I don’t know if America should go to war in Syria. We don’t have the financial resources, I know that. I don’t believe that bigger guns create a peaceful future. I don’t want more American, British or French families to be short the presence of a parent, brother, sister, son or daughter. Truly, I don’t want that tragedy continued for another decade.
A few hours later, a couple had people responded (and I noted, NOT the person who had posted that asinine post originally). One stated that he agreed with me in part, but not entirely, another said that (unlike me) he had not lost respect for him, and finally one person demanded to know why I thought that America should ALWAYS be responsible.
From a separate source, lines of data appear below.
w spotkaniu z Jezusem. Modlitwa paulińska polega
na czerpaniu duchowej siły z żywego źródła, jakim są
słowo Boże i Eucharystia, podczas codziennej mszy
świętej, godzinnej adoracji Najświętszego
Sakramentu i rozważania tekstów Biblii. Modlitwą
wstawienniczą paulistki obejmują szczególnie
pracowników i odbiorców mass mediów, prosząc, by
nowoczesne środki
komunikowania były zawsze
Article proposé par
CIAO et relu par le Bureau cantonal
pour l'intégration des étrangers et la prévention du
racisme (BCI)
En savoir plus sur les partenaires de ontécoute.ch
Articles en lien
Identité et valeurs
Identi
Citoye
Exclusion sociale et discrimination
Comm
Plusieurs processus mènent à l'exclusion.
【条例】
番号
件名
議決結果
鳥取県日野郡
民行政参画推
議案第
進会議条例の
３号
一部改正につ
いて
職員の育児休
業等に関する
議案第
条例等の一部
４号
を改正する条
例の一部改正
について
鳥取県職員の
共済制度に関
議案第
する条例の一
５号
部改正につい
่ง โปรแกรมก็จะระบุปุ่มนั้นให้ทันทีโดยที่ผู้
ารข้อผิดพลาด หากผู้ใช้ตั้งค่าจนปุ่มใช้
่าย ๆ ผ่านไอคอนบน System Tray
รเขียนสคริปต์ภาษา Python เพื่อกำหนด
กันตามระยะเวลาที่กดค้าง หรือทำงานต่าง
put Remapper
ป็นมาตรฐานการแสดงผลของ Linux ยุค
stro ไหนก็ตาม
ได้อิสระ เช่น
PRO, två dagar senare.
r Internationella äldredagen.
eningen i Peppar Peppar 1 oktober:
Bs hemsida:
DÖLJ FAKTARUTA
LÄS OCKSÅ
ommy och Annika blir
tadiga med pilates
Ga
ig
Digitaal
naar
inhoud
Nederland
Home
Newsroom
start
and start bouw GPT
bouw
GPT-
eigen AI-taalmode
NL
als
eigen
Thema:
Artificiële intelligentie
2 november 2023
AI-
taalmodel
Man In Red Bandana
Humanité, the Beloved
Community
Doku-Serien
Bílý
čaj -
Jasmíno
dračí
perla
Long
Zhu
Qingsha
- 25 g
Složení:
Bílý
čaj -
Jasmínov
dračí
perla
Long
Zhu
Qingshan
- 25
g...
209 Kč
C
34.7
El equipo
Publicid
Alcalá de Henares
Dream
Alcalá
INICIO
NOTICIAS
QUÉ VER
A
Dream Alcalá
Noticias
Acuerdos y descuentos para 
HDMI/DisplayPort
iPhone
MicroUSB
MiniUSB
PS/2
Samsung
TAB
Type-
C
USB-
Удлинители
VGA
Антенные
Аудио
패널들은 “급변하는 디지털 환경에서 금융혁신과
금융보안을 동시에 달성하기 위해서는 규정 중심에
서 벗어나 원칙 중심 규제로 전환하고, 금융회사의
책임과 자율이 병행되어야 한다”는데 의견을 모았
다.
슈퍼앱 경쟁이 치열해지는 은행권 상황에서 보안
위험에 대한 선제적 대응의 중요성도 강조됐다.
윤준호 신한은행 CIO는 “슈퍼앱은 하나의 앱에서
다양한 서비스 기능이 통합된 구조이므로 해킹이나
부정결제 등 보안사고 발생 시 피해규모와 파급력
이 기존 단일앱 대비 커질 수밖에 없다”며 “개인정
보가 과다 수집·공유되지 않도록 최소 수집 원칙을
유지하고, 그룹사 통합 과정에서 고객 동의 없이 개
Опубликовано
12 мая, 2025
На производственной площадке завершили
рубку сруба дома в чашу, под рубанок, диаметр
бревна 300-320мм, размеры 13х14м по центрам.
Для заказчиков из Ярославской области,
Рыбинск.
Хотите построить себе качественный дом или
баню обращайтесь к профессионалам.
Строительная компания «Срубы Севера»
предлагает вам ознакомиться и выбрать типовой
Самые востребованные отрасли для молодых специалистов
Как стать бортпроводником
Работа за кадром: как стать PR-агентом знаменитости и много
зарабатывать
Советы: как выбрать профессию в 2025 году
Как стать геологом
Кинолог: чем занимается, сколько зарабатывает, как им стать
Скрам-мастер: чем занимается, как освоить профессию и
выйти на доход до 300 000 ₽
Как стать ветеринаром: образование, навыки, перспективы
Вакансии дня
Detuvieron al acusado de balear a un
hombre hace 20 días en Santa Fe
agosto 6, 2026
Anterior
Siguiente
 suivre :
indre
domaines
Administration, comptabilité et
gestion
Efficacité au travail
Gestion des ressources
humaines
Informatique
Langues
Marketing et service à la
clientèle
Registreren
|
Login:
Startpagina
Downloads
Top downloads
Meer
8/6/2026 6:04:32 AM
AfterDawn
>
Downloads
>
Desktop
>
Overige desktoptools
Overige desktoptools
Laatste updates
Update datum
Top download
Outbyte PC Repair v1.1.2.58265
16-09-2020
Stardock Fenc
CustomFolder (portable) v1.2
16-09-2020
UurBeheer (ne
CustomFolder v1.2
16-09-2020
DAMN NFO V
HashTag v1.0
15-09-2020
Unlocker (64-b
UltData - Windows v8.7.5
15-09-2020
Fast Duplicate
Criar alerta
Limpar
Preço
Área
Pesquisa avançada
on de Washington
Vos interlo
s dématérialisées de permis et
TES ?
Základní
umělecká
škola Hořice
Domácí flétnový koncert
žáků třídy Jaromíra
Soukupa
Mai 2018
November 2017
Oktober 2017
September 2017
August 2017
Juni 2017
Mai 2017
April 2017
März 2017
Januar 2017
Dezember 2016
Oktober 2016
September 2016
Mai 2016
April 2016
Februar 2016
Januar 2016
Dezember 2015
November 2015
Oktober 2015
Since the entire post was removed, I am copying my response here:
Because we have grown-up privileged with resources at our fingertips. I don’t know your history, but after living in 3 different developing countries and befriending refugees – I know what kind of atrocities we are standing up to try to stop. I don’t know where your feelings come from, perhaps you have seen the same and simply came away from the experience with different opinions. But knowing people that work for the UN, knowing refugees fleeing war, knowing people who have never known clean water – I will always support trying to end that. Because as a Christian, I understand that it is my place to stand up for the weak, the marginalized, those who cannot speak for themselves. Genocide is never okay [over 100,000 have already been killed, and 1.7 million refugees registered], and since we have the knowledge and the weight to throw around – turning a blind eye because it is “someone else’s turn” is the least humane idea. From another angle, if this killing and cruelty does not stop, more will flee. Fleeing people arrive with nothing on their back but their clothes, it can take 18 months to 3 years for them to be granted asylum and working visas through the UN. This would create an even greater burden on stable countries around the globe, and given our economy – we can’t handle that. Saying we will not allow this inhumanity to continue is the decent thing to do, and it is better than allowing another wasteland to be perpetuated.